■ **DATA FOR THE TASK**
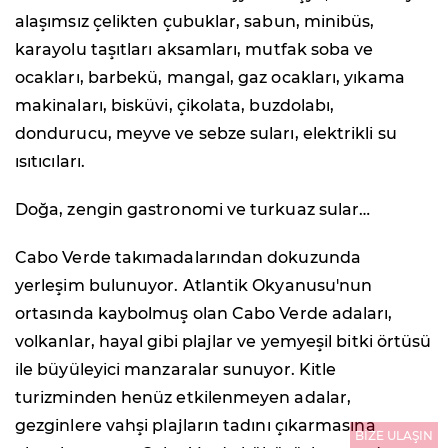
alaşımsız çelikten çubuklar, sabun, minibüs,
karayolu taşıtları aksamları, mutfak soba ve
ocakları, barbekü, mangal, gaz ocakları, yıkama
makinaları, bisküvi, çikolata, buzdolabı,
dondurucu, meyve ve sebze suları, elektrikli su
ısıtıcıları.
Doğa, zengin gastronomi ve turkuaz sular…
Cabo Verde takımadalarından dokuzunda
yerleşim bulunuyor. Atlantik Okyanusu'nun
ortasında kaybolmuş olan Cabo Verde adaları,
volkanlar, hayal gibi plajlar ve yemyeşil bitki örtüsü
ile büyüleyici manzaralar sunuyor. Kitle
turizminden henüz etkilenmeyen adalar,
gezginlere vahşi plajların tadını çıkarmasına
BİZE ULAŞIN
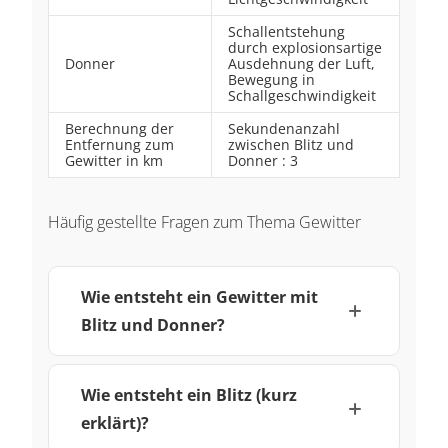
Schallentstehung
durch explosionsartige
Donner
Ausdehnung der Luft,
Bewegung in
Schallgeschwindigkeit
Berechnung der
Sekundenanzahl
Entfernung zum
zwischen Blitz und
Gewitter in km
Donner : 3
Häufig gestellte Fragen zum Thema Gewitter
Wie entsteht ein Gewitter mit
Blitz und Donner?
Wie entsteht ein Blitz (kurz
erklärt)?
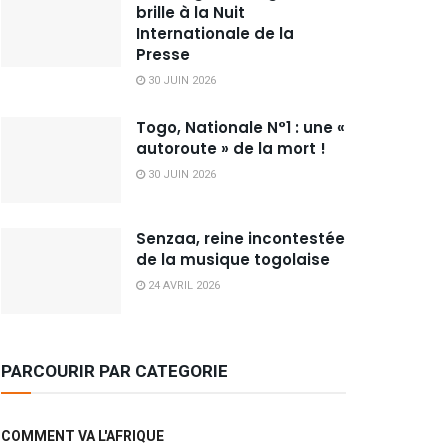
brille à la Nuit
Internationale de la
Presse
30 JUIN 2026
Togo, Nationale N°1 : une «
autoroute » de la mort !
30 JUIN 2026
Senzaa, reine incontestée
de la musique togolaise
24 AVRIL 2026
PARCOURIR PAR CATEGORIE
COMMENT VA L'AFRIQUE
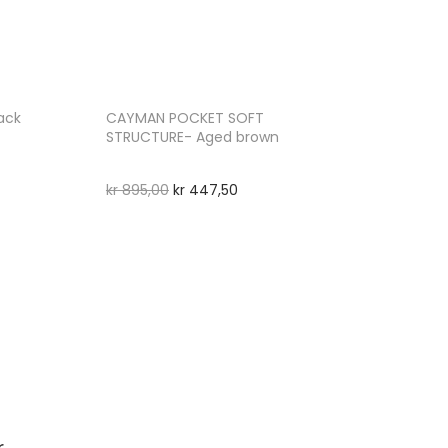
ack
CAYMAN POCKET SOFT
STRUCTURE- Aged brown
kr
895,00
kr
447,50
r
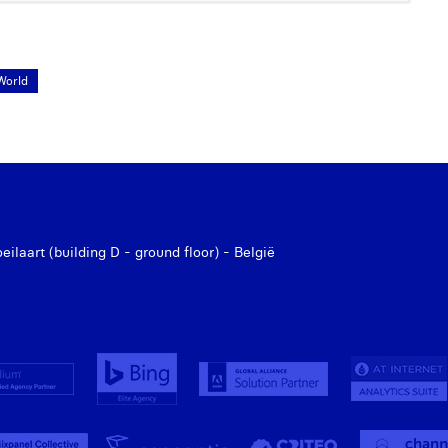
World
laart (building D - ground floor) - België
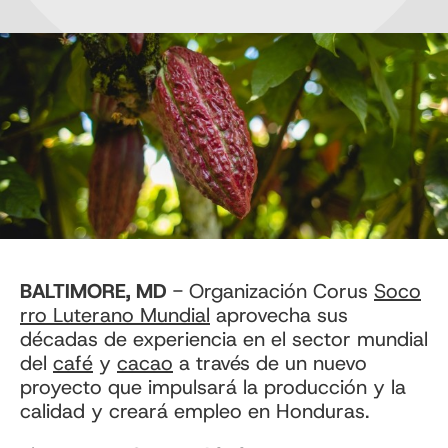
BALTIMORE, MD
- Organización Corus
Soco
rro Luterano Mundial
aprovecha sus
décadas de experiencia en el sector mundial
del
café
y
cacao
a través de un nuevo
proyecto que impulsará la producción y la
calidad y creará empleo en Honduras.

■ **HOW TO COMPLETE THIS TASK**
Write out every line of the entries that holds the word "Gewitter".

■ **THE ANSWER**
Gewitter in km
Häufig gestellte Fragen zum Thema Gewitter
Wie entsteht ein Gewitter mit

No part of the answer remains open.